O retorno das atividades presenciais nas escolas não cessou, mas trouxe formas contraditórias de usos da tecnologia da educação. A privatização do ensino médio-técnico na rede estadual paranaense, concedida ao grupo UNICESUMAR é uma face didática deste processo neoliberalizante. Estudantes dos cursos técnicos supervisionados por um tutor assistem, em uma televisão, aulas dadas por um professor que, remotamente, atende diversas turmas em um município ou região. Chama-se isso de “aula presencial com suporte de tecnologia”, um modo de disfarçar a precarização de um professor dando aulas simultaneamente para vinte turmas, via tela. Tal forma de educar causou diversas manifestações de estudantes em todo o estado, exigindo que professores os atendam presencialmente (APP Sindicato em 14/03/2022).
O Estado do Paraná tem se tornado referência negativa no país inteiro quando se refere à aplicação e formatação da Base Nacional Curricular Comum (BNCC) na rede estadual, como pudemos observar nos slides preparados para a disciplina de Empreendedorismo que diferenciava as pessoas em dois perfis: as com mentalidade de rico e as com mentalidade de pobre, colocando a culpa da pobreza sobre os pobres, e não como fruto do sistema social em que vivemos e também como responsabilidade do Estado, conforme na imagem abaixo:
O caso tomou proporções nacionais, sendo repercurtido nas mídias de todo o país.
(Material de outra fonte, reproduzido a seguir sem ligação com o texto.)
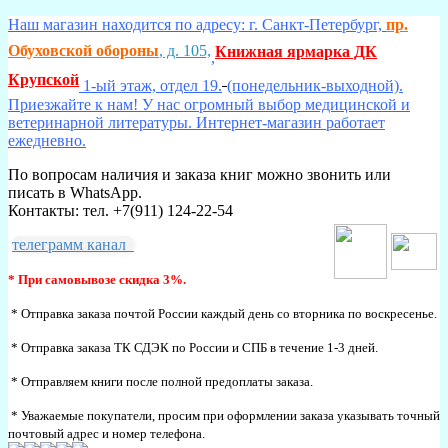
Наш магазин находится по адресу: г. Санкт-Петербург,
пр.
Обуховской обороны
, д. 105,
Книжная ярмарка ДК
,
Крупской
1-ый этаж, отдел 19.
(понедельник-выходной).
Приезжайте к нам! У нас огромный выбор медицинской и
ветеринарной литературы. Интернет-магазин работает
ежедневно.
По вопросам наличия и заказа книг можно звонить или
писать в WhatsApp.
Контакты: тел. +7(911) 124-22-54
телеграмм канал
* При самовывозе скидка 3%.
* Отправка заказа почтой России каждый день со вторника по воскресенье.
* Отправка заказа ТК СДЭК по России и СПБ в течение 1-3 дней.
* Отправляем книги после полной предоплаты заказа.
* Уважаемые покупатели, просим при оформлении заказа указывать точный
почтовый адрес и номер телефона.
Mais recentemente, em matéria sobre o tema do uso de sistemas de Inteligência artificial nas escolas, mais uma vez a educação paranaense aparece como referência negativa no jornal Folha de São Paulo, quedestaca o seguinte sobre a plataforma educativa Redação Paraná:
O Redação Paraná é alvo de uma série de críticas dos educadores que o utilizam. “A plataforma surgiu com muitos problemas, inclusive para formatar os textos. Além disso, só consegue evitar o plágio entre as redações dos próprios alunos, não detecta cópias de conteúdos externos”, afirmou Cláudia Gruber, 54, que é mestre em estudos literários pela Universidade Federal do Paraná, professora da rede pública paranaense há 30 anos e atualmente dá aulas de redação para o 3º ano do ensino médio.
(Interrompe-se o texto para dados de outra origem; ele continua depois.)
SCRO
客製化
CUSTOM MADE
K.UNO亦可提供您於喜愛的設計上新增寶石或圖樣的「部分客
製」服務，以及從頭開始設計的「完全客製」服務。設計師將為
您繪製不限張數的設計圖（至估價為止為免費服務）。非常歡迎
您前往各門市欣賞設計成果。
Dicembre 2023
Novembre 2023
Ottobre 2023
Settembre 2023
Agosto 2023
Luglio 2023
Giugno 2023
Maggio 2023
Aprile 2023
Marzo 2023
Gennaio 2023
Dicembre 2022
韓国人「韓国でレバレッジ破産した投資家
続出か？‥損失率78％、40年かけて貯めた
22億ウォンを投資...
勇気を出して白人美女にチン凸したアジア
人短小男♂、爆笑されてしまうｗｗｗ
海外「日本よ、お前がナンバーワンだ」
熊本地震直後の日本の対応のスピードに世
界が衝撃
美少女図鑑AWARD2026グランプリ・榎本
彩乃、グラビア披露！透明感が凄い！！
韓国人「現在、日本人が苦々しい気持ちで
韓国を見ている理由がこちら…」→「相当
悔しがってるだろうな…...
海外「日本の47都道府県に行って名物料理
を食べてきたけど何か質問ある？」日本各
(Folha de São Paulo, 7/3/2023, por Laura Mattos)
Esta é apenas uma das faces implementação da Base Nacional Curricular Comum. A outra está no processo de formação da subjetividade dos estudantes, já que há uma forte ênfase em perspectivas liberalizantes de educação. Em uma perspectiva baseada na pedagogia das Competências e Habilidades, proposta pelo economista Jacques Delors, o projeto educativo paranaense busca a formação de uma força de trabalho mais coesa e flexível, onde os trabalhadores formados por esta concepção estariam aptos a se adaptar com facilidade a diferentes profissões e atividades profissionais, com ênfase no desenvolvimento de competências como as de “eficiência social” e a “competência gerencial”(FARIA, 2014).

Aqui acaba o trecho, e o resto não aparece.